About two weeks back I paid a visit to the Itaipu Dam with a few folks. Pretty sure it’s the first dam I’ve actively set out to go see – let alone tour – but seeing as though it’s one of Paraguay’s few claims to fame AND and incredible marvel of modern (or any type of) construction, I figured it was worth a few hours of my afternoon. And it was free.
For those who aren’t engineering nerds, or who missed the Modern Marvels episode, the Itaipu (Guarani for singing rock) Dam is the largest hydroelectric complex in the world. Asterisk Asterisk Asterisk. The Three Gorges Dam in China, now recently operational, I’m pretty sure is new rightful holder of that title – although I think Itaipu still puts out the most kilowatts. Either way the scale of the operation is amazing. The appearance of though, doesn’t do it justice – and neither does anything short of an aerial photograph. The structure is so massive, that without any deep canyon walls, like Hoover, to contain it, it just fades into the distance – all 25,459 feet of it.
The dam sits on the Rio Parana on the border of Paraguay and Brazil. A binational organization formed by both governments operates the facility which provides 26% of the power to to Brazil and 90% of the power to Paraguay or just under a total of 30 million people – about the equivalent population of New York state.
The stats speak for themselves:
- During construction the course of the seventh biggest river in the world was shifted, as were 50 million tons of earth and rock – Enough soil excavated to line dump trucks bumper to bumper 3 times around the earth.

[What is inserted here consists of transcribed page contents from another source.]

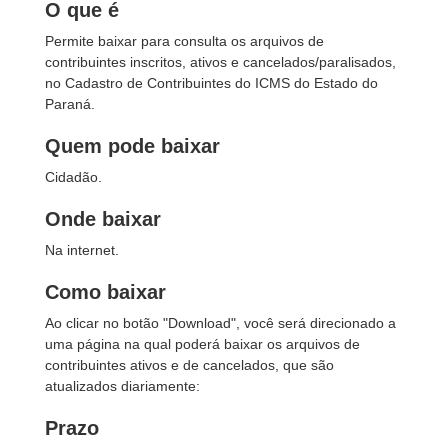
O que é
Permite baixar para consulta os arquivos de
contribuintes inscritos, ativos e cancelados/paralisados,
no Cadastro de Contribuintes do ICMS do Estado do
Paraná.
Quem pode baixar
Cidadão.
Onde baixar
Na internet.
Como baixar
Ao clicar no botão "Download", você será direcionado a
uma página na qual poderá baixar os arquivos de
contribuintes ativos e de cancelados, que são
atualizados diariamente:
Prazo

- 1.2 million drawing sheets were used in construction (that’s a plan set 50 stories tall!)
- 12.8 million cubic meters of concrete were poured
Some facts on this alone:
The pace of work allowed them to pour the equivalent of constructing one of Rio de Janeiro’s Maracana football stadium’s worth of concrete every 4 days
Or a 20 story building every 55 minutes.
- The amount of concrete used to build the Itaipu Power Plant would be enough to build 210 stadiums the size of the Estádio do Maracanã.
- The iron and steel used would allow for the construction of 380 Eiffel Towers.
- The volume of excavation of earth and rock in Itaipu is 8.5 times greater than that of the Channel Tunnel and the volume of concrete is 15 times greater.
- Peak construction of 30,000 workers – eating 1.4 million meals per month. 3000 kg of rice were cooked at each meal.
- The total length of the dam is 7235 m. The crest elevation is 225 m.
- The maximum flow of Itaipu’s fourteen segmented spillways is 62.2 thousand cubic metres per second, into three skislope formed canals. It is equivalent to 40 times the average flow of the nearby natural Iguaçu Falls.
- The flow of two generators (700 m3·s−1 each) is roughly equivalent to the average flow of the Iguaçu Falls (1500 m3·s−1).
- If Brazil were to use Thermal Power Generation to produce the electric power of Itaipu, 434,000 barrels (69,000 m3) of petroleum would have to be burned every day.
- The dam is 196 metres high, equivalent to a 65-story building.
- Though it is the seventh largest reservoir in size in Brazil, the Itaipu’s reservoir has the best relation between electricity production and flooded area.
- Each turbine generates around 700 MW; by comparison, all the water from the Iguaçu Falls would have the capacity to feed only two generators.
- 94.8 BILLION kWh generated in 2008
To me, building something in Paraguay would prove difficult enough. Let alone dealing with the bureaucracies of two governments (one not particularly know for it’s transparency) and a location clearly situated in the middle of nowhere. (Cuidad del Este was nothing more then a border outpost on the river before the dam came along). That in eight years something of this magnitude could be completed is incredible.
Equally incredible as the man-made marvel that straddles it, is the little heard of Rio Parana. This river, second only to the Amazon in length on the whole continent puts out so much water that it’s dammed a second time farther on downstream. By the numbers it the 4th biggest river in the world in terms of discharge, falling behind only the Amazon, Congo and Brahmaputra rivers. But since it sits where it does, this is probably the first – and barring some major catastrophe – the last, time you’ll ever hear of it from anyone other then me.